In the entries, find all lines that hold the word "Kennzeichen" and copy them.

[Saved data entries]
^^^^^^^^

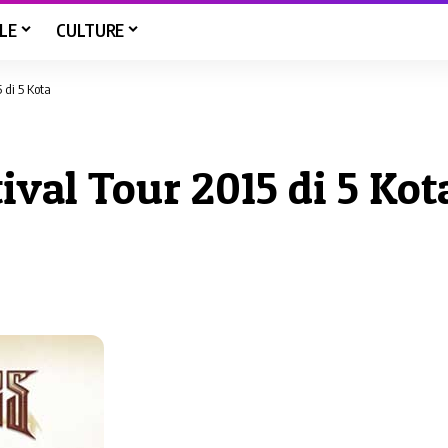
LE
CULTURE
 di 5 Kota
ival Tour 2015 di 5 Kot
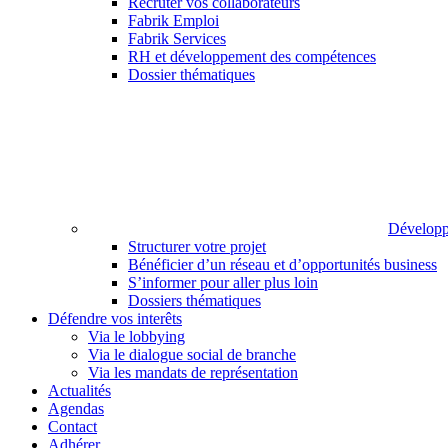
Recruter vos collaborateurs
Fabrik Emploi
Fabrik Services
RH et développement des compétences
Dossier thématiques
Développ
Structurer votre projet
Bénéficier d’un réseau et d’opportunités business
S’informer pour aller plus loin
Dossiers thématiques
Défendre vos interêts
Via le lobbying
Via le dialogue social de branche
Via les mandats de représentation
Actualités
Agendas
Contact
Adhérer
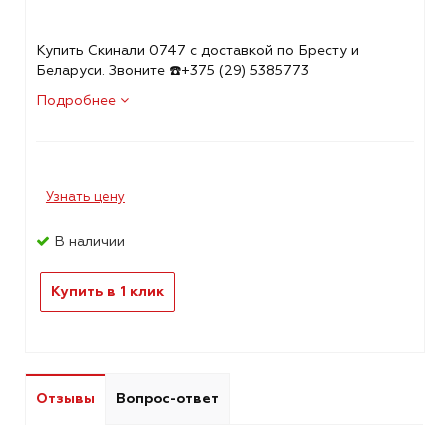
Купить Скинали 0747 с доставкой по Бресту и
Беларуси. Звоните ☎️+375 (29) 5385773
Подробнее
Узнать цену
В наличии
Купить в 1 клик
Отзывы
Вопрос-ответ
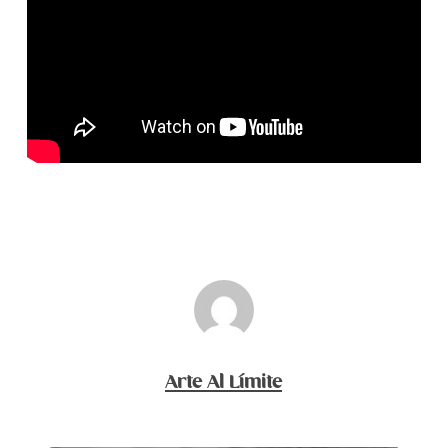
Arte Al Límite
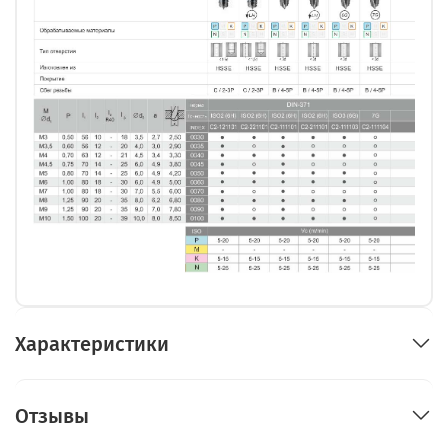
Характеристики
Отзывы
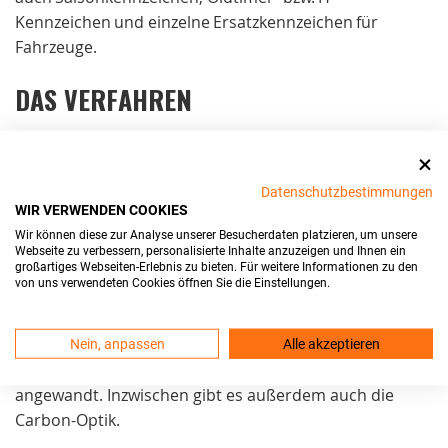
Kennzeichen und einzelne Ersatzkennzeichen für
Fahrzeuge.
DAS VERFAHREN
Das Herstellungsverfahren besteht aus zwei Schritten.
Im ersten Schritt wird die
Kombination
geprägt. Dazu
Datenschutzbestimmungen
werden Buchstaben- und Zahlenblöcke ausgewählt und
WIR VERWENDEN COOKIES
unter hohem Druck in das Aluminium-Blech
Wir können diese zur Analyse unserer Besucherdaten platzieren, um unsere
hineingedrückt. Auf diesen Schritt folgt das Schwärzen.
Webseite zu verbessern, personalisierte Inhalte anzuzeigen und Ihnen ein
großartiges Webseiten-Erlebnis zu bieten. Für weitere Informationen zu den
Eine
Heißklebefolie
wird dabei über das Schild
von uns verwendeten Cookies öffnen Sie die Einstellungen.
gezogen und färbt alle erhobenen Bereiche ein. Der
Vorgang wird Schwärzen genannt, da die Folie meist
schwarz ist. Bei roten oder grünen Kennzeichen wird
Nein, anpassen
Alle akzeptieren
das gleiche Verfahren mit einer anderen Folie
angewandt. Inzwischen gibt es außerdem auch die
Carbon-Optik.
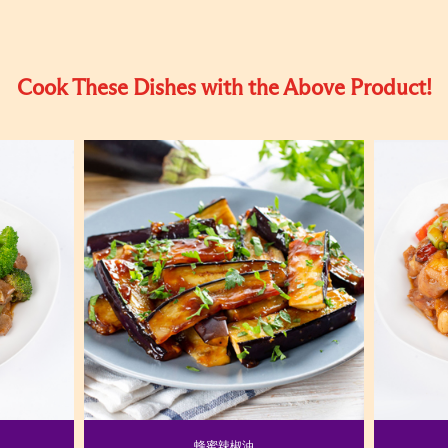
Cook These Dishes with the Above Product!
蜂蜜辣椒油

^^^^^^^^

» Reply to the task
Kennzeichen und einzelne Ersatzkennzeichen für
schwarz ist. Bei roten oder grünen Kennzeichen wird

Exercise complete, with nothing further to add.